A different take on jack o'lanterns
www.extremepumpkins.com


----------



## Lilly (Jun 13, 2006)

thanks the http://www.zombiepumpkins.com/ had some good ones 
i too love to carve pumpkins. don't always have enough time though so i make wooden ones also here and there..But nothing like having real pumpkins around!


----------



## ScareFX (Aug 18, 2004)

Patch Master said:


> ...
> 
> A different take on jack o'lanterns
> www.extremepumpkins.com


I'm a big fan of ExtremePumpkins.com. I usually "borrow" an idea from that site every year. :jol:


----------



## Spike_Mangler (Oct 15, 2006)

Whoever does these is an incredible pumpkin carver. The really work with the natural form of the pumpkin.
http://www.pumpkinway.com/

*scroll across


----------



## jdubbya (Nov 6, 2005)

Carved a couple for my son's Cub Scout Den last night. We have 9 sitting on our back porch now waiting for Halloween. I borrow designs from pumpkinrot. I like some of the faces. Kind of Scary traditional.
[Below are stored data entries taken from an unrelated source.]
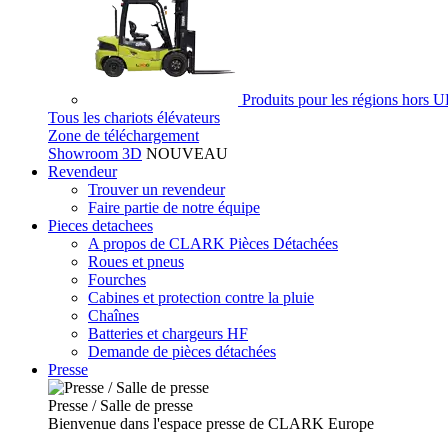
Produits pour les régions hors 
Tous les chariots élévateurs
Zone de téléchargement
Showroom 3D
NOUVEAU
Revendeur
Trouver un revendeur
Faire partie de notre équipe
Pieces detachees
A propos de CLARK Pièces Détachées
Roues et pneus
Fourches
Cabines et protection contre la pluie
Chaînes
Batteries et chargeurs HF
Demande de pièces détachées
Presse
Presse / Salle de presse
Bienvenue dans l'espace presse de CLARK Europe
We also use the Pumpkin Master's kits on a few.
If you don't have your pumpkins yet, check out Home Depot. I've purchased 6 of ours there. Huge pumpkins for $3.99 each. A local farmer's market sells the same size for $12.00 and up.:jol:


----------



## airscapes (Oct 3, 2006)

Check out my budy Brads site! I am not much of a carver of pumpins, but If you want to learn how to make your own custom patters he has a how-to along with lots of free patters. http://www.carvingpumpkins.com/


----------



## NickG (Sep 12, 2006)

man... just when I thought I had everything under control, I realize how much work nice pumpkins will be... thanks for the links. I've seen several of them before, but havn't the time to dwell on them just yet.


----------